BEGIN

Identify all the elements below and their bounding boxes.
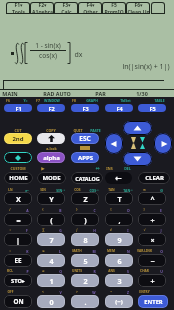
staticText: . xyxy=(84,297,87,307)
staticText: ANS xyxy=(108,269,115,273)
button[interactable]: T xyxy=(105,192,133,205)
button[interactable]: | xyxy=(4,233,32,246)
staticText: HOME xyxy=(9,174,28,182)
button[interactable]: 8 xyxy=(71,233,99,246)
staticText: F2▾ xyxy=(38,2,47,9)
staticText: VAR-LINK xyxy=(137,249,152,253)
button[interactable]: alpha xyxy=(37,152,65,163)
button[interactable]: Up xyxy=(123,121,152,135)
staticText: F2 xyxy=(48,105,55,112)
staticText: EE xyxy=(14,256,22,265)
staticText: Z xyxy=(127,290,129,295)
button[interactable]: 7 xyxy=(37,233,65,246)
button[interactable]: 6 xyxy=(105,254,133,267)
button[interactable]: F2▾ xyxy=(30,2,54,14)
button[interactable]: APPS xyxy=(71,152,99,163)
staticText: cos(x) xyxy=(39,51,57,60)
button[interactable]: Y xyxy=(37,192,65,205)
button[interactable]: CLEAR xyxy=(138,172,170,184)
button[interactable]: F5 xyxy=(138,104,166,112)
button[interactable]: ( xyxy=(37,213,65,226)
button[interactable]: 2nd xyxy=(4,133,32,144)
staticText: MEM xyxy=(107,249,115,253)
button[interactable]: F1 xyxy=(4,104,32,112)
button[interactable]: EE xyxy=(4,254,32,267)
staticText: WINDOW xyxy=(44,98,60,103)
button[interactable]: − xyxy=(138,254,166,267)
button[interactable]: STO▸ xyxy=(4,274,32,287)
staticText: CATALOG xyxy=(75,175,100,182)
staticText: alpha xyxy=(43,154,60,162)
staticText: Θ xyxy=(160,188,163,193)
staticText: • xyxy=(110,290,112,294)
button[interactable]: F5 xyxy=(102,2,126,14)
staticText: 5 xyxy=(83,256,88,266)
staticText: Y xyxy=(49,194,54,204)
staticText: Y= xyxy=(23,98,28,103)
staticText: TblSet xyxy=(120,98,131,103)
button[interactable]: HOME xyxy=(4,172,33,184)
staticText: X xyxy=(16,194,21,204)
button[interactable]: F3▾ xyxy=(54,2,78,14)
button[interactable]: Backspace xyxy=(105,172,132,184)
button[interactable]: , xyxy=(105,213,133,226)
staticText: M xyxy=(92,249,96,254)
button[interactable]: F1▾ xyxy=(6,2,30,14)
button[interactable]: ESC xyxy=(71,133,99,144)
button[interactable]: F4▾ xyxy=(78,2,102,14)
staticText: F5 xyxy=(111,2,117,9)
button[interactable]: X xyxy=(4,192,32,205)
staticText: ∫ xyxy=(76,228,78,232)
button[interactable]: 1 xyxy=(37,274,65,287)
button[interactable]: (−) xyxy=(105,295,133,308)
staticText: F6▾ xyxy=(134,2,143,9)
staticText: − xyxy=(150,256,155,266)
staticText: | xyxy=(16,235,20,245)
staticText: H xyxy=(93,228,96,233)
button[interactable]: Diamond xyxy=(4,152,32,163)
button[interactable]: CATALOG xyxy=(71,172,103,184)
button[interactable]: Down xyxy=(123,152,152,166)
staticText: ∑ xyxy=(42,228,45,232)
staticText: MATH xyxy=(72,249,82,253)
button[interactable]: 3 xyxy=(105,274,133,287)
button[interactable]: = xyxy=(4,213,32,226)
button[interactable]: + xyxy=(138,274,166,287)
button[interactable]: Z xyxy=(71,192,99,205)
button[interactable]: ENTER xyxy=(138,295,168,308)
button[interactable]: F3 xyxy=(71,104,99,112)
staticText: GRAPH xyxy=(86,98,98,103)
staticText: 6 xyxy=(117,256,122,266)
button[interactable]: 2 xyxy=(71,274,99,287)
button[interactable]: × xyxy=(138,233,166,246)
button[interactable]: ÷ xyxy=(138,213,166,226)
button[interactable]: F2 xyxy=(37,104,65,112)
staticText: APPS xyxy=(78,154,93,162)
button[interactable]: 0 xyxy=(37,295,65,308)
button[interactable]: F6▾ xyxy=(126,2,150,14)
button[interactable]: ^ xyxy=(138,192,166,205)
staticText: { xyxy=(42,208,44,212)
button[interactable]: F4 xyxy=(105,104,133,112)
button[interactable]: 9 xyxy=(105,233,133,246)
button[interactable]: 4 xyxy=(37,254,65,267)
staticText: 7 xyxy=(49,235,54,245)
staticText: QUIT xyxy=(73,128,83,133)
button[interactable]: Left xyxy=(105,133,123,154)
staticText: Tools xyxy=(12,9,25,14)
staticText: 1/30 xyxy=(136,90,148,97)
button[interactable]: Right xyxy=(154,133,172,154)
staticText: R xyxy=(93,269,96,274)
staticText: Calc xyxy=(61,9,72,14)
button[interactable]: ON xyxy=(4,295,32,308)
button[interactable]: ) xyxy=(71,213,99,226)
staticText: F4 xyxy=(116,105,123,112)
button[interactable]: 5 xyxy=(71,254,99,267)
staticText: ‹ xyxy=(9,228,11,232)
staticText: F xyxy=(26,228,28,233)
button[interactable]: Shift xyxy=(37,133,65,144)
button[interactable]: MODE xyxy=(37,172,66,184)
staticText: STO▸ xyxy=(11,277,25,285)
staticText: √ xyxy=(143,228,146,232)
button[interactable]: . xyxy=(71,295,99,308)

END

Wherever the string "alpha" appears in a line of the records above, copy that line.

### Solution for this task
button[interactable]: alpha xyxy=(37,152,65,163)
staticText: alpha xyxy=(43,154,60,162)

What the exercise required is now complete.